The June 30 payment due to the IMF of €1.6 billion is the main reason that some commentators are using June 30 as a critical deadline. But the current official Troika assistance program, whose payments to Greece are currently on hold, expires on June 30, as well. Ralph Bollmann writes that the ECB would not longer be able to provide emergency help to Greek banks after that. (Finale für Griechenland FAZ 14.06.2015)
Unless some temporary extension is found, of course. Which would mean that July 20's €3.5 billion payment due to the ECB would become the next major deadline on the horizon. There's also another €0.5 billion due to the IMF on July 13.
Jamie Galbraith in Bad Faith The American Prospect 06/16/2015 reminds us that the infamous 2010 Troika "bailout" involved solving the Greek debt crisis by ... adding a large new amount of Greek debt:
The original crime in the Greek affair, [Phillipe] Legrain said, was committed in May 2010, when it became clear that the country was insolvent. At that time, the IMF staff was convinced that Greek debts must be restructured, and that debt relief was not only necessary but also just, given that reckless borrowers are always matched to reckless lenders, and that lenders are compensated, in part, for the risk of loss.Also, this was a nice bit of European solidarity: "In 2010, the IMF representatives of France, Germany and the Netherlands promised (on that pretense) that their banks would hold on to their Greek debts. In fact, they sold off everything that that they could."

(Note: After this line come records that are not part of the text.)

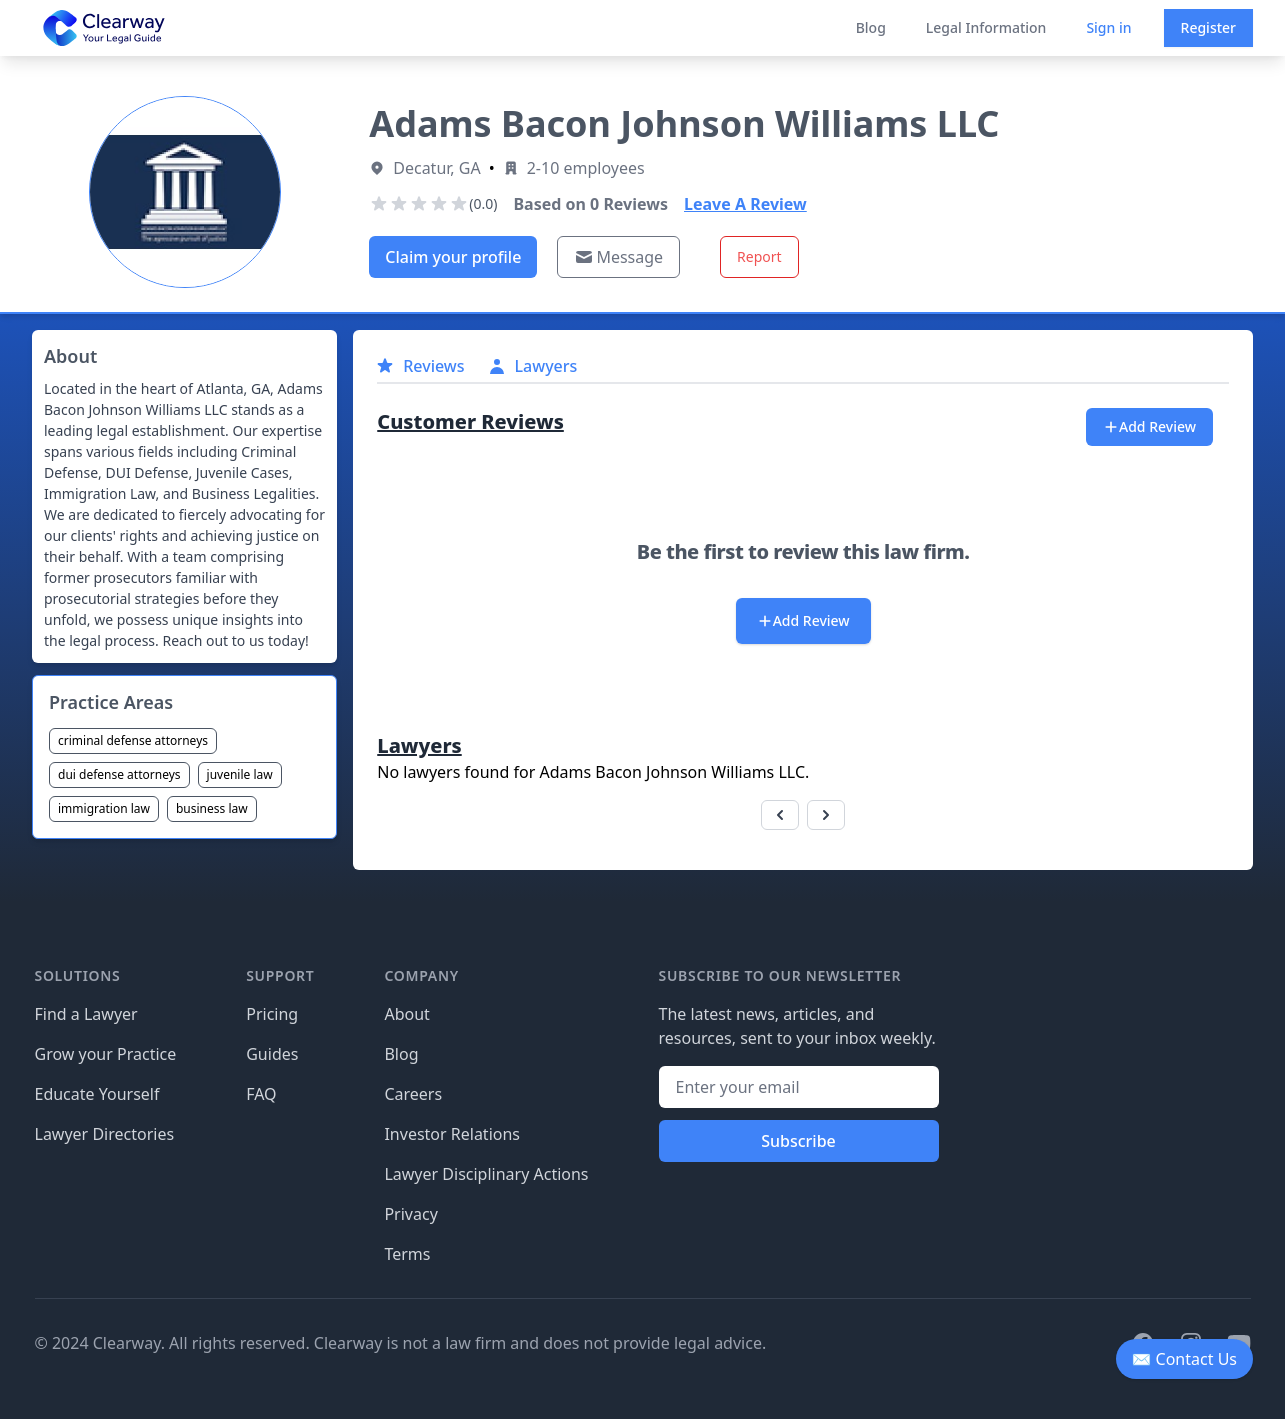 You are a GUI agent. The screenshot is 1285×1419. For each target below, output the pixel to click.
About (406, 1014)
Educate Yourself (97, 1094)
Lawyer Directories (105, 1134)
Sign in (1108, 27)
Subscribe (798, 1141)
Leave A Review (745, 204)
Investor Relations (452, 1134)
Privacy (410, 1214)
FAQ (261, 1094)
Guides (272, 1054)
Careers (413, 1094)
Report (759, 256)
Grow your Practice (106, 1054)
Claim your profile (453, 257)
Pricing (272, 1014)
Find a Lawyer (86, 1014)
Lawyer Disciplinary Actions (486, 1174)
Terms (407, 1254)
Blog (871, 27)
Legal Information (986, 27)
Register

Restructuring did not happen. Instead, a trio of Frenchmen — at the IMF, at the European Central Bank and at the Elysée, and backed by Angela Merkel — decided to pretend that Greece's problem was merely temporary, that there was a larger financial crisis to be warded off, and that the largest bailout in history should be directed not to save Greece, but to off-load the exposure of French and German banks onto all the European states, with Germany's taxpayers taking the largest share.

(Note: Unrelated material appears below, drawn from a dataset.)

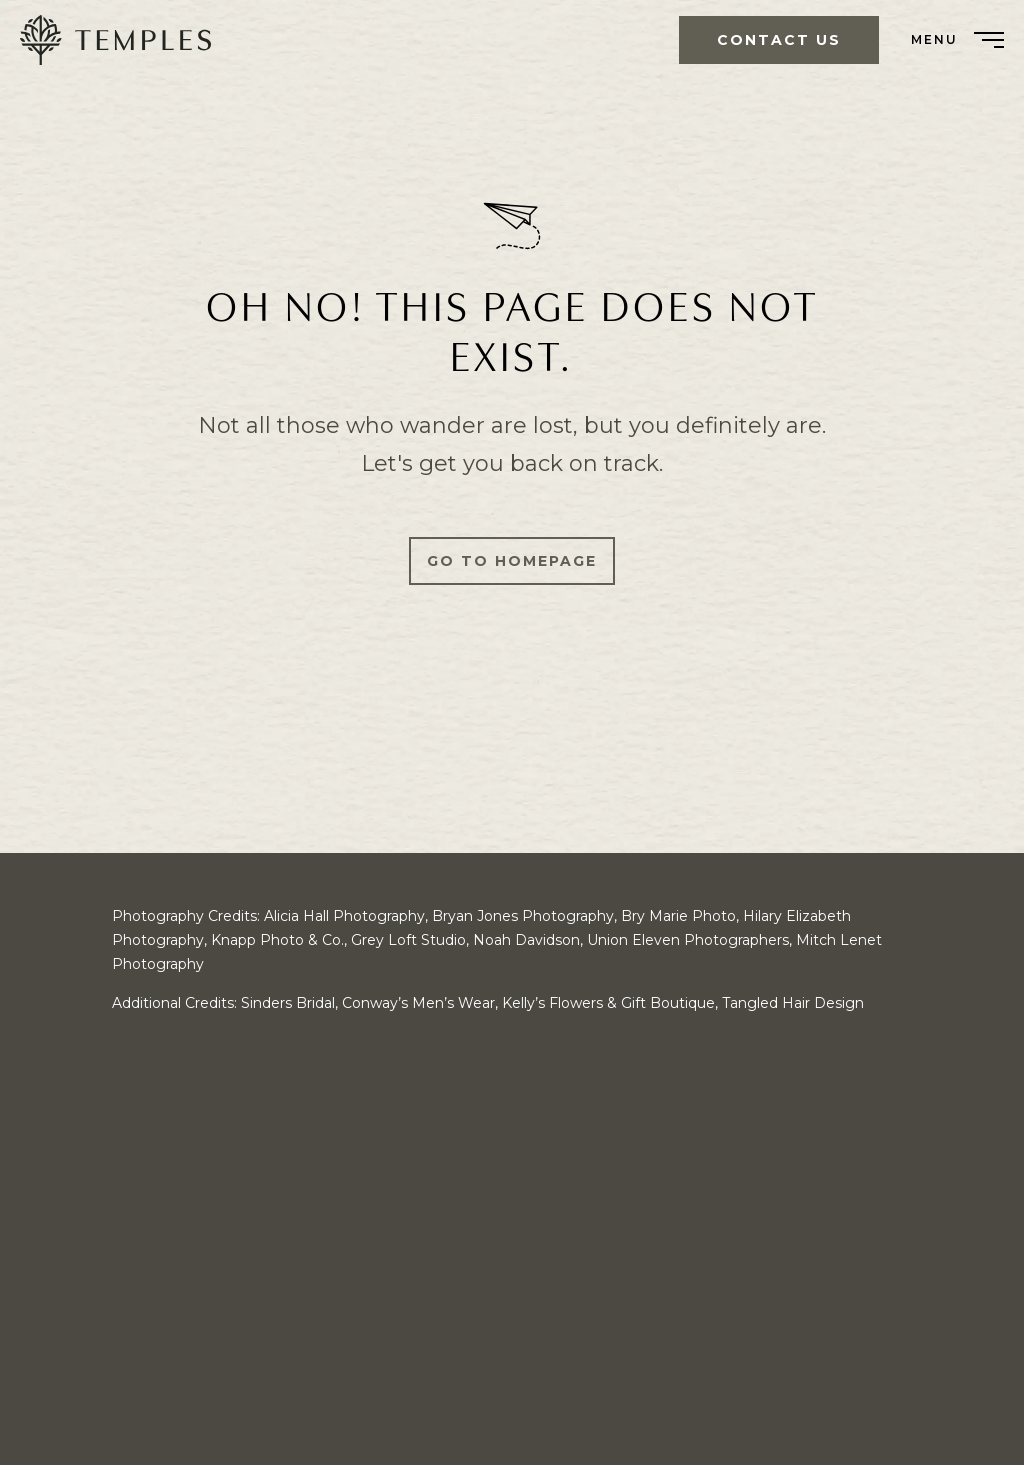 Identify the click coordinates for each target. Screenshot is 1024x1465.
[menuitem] (123, 40)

Why did the IMF get into the act, making its largest loan in history (32 times Greece's quota) over the reservations of its staff and the objections of many non-European members? Because the Managing Director at the time, Dominique Strauss-Kahn, wanted to become President of France.

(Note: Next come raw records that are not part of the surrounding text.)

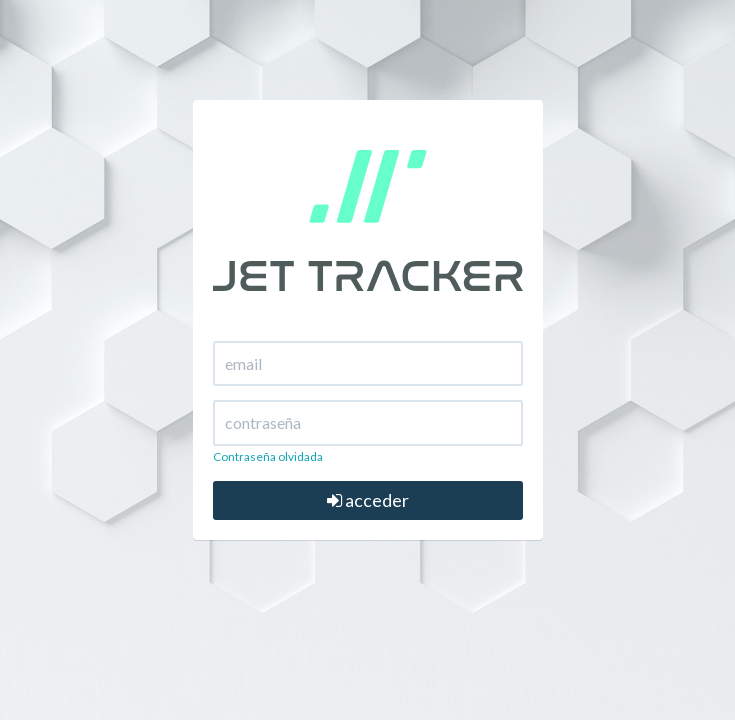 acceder (368, 500) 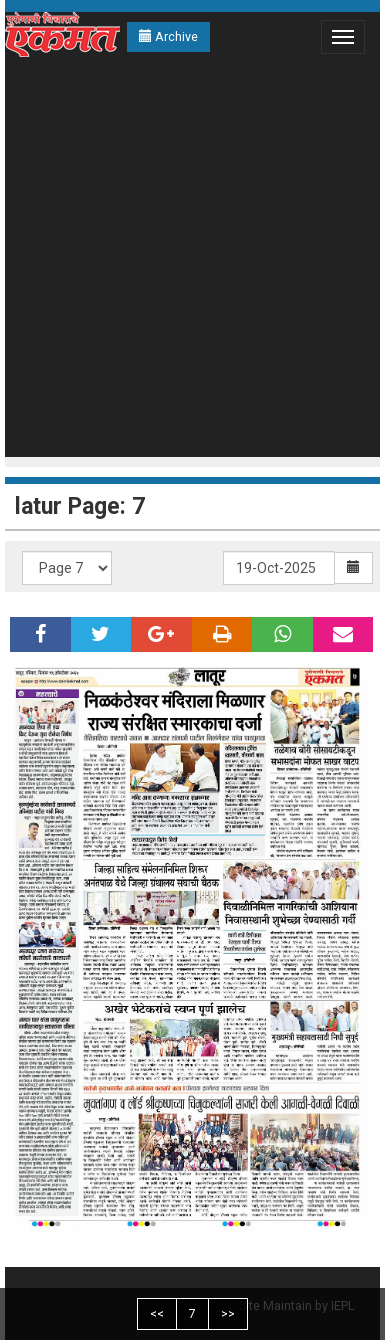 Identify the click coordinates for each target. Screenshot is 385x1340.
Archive (168, 36)
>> (228, 1313)
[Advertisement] (187, 259)
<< (157, 1313) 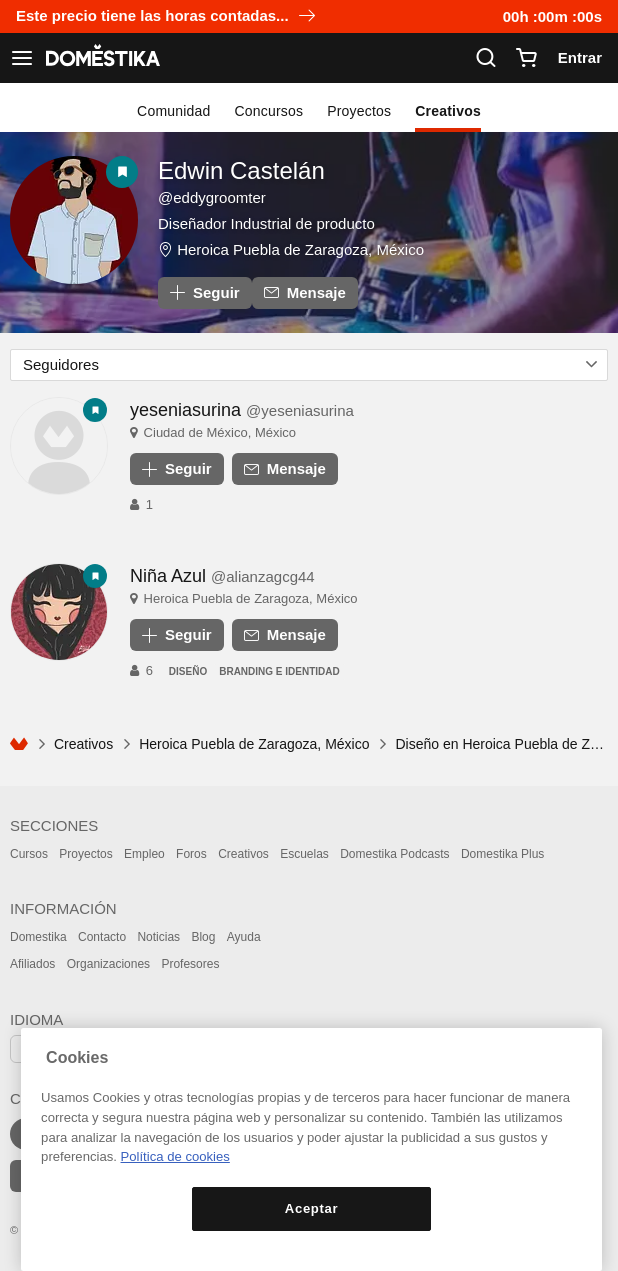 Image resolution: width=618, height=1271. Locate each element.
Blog (203, 937)
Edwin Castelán (241, 170)
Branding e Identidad (279, 671)
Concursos (269, 111)
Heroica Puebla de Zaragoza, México (300, 249)
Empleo (144, 854)
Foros (191, 854)
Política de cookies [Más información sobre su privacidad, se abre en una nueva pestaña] (175, 1156)
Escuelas (304, 854)
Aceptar (311, 1208)
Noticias (158, 937)
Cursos (29, 854)
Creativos (448, 111)
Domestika (38, 937)
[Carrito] (526, 58)
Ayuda (244, 937)
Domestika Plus (502, 854)
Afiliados (32, 964)
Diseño (188, 671)
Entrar (580, 57)
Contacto (102, 937)
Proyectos (359, 111)
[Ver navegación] (22, 58)
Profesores (190, 964)
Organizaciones (108, 964)
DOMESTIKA (101, 58)
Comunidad (173, 111)
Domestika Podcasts (394, 854)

At the same time, the European Central Bank under Jean-Claude Trichet bought up some 27 billion euros in Greek bonds, thereby raising their price. Why did Trichet do this? To support the original lenders, once again in large part the French banks. [my emphasis]
Galbraith reminds us that not all of the villains in this play are German:
Sympathetic American readers have become used to seeing Germany, the Germans, their Chancellor Angela Merkel, and her finance minister Wolfgang Schäuble as the villains in this drama. They have underestimated the half-hidden role of the Rasputins of Paris. And also that of the Svengali of Frankfurt, Mario Draghi, who as I write rumbles threats to the Greek banking system. These are threats that may, in the next few days, unleash the very avalanche that Draghi once promised to do whatever it takes to prevent. [emphasis in original]Galbraith wrote back in 2011 (The crisis in the eurozone Salon 11/10/2011):
The eurozone crisis is a bank crisis posing as a series of national debt crises and complicated by reactionary economic ideas, a defective financial architecture and a toxic political environment, especially in Germany, in France, in Italy and in Greece. ...The political environment today has gotten less toxic and more democratic in Greece and Italy, but even more toxic in Germany and France. At least when it comes to the euro crisis.
Underpinning banker power in Creditor Europe is a Calvinist sensibility that has turned surpluses into a sign of virtue and deficits into a mark of vice, while fetishizing deregulation, privatization and market-driven adjustment. The North Europeans have forgotten that economic integration always concentrates industry (and even agriculture) in the richer regions.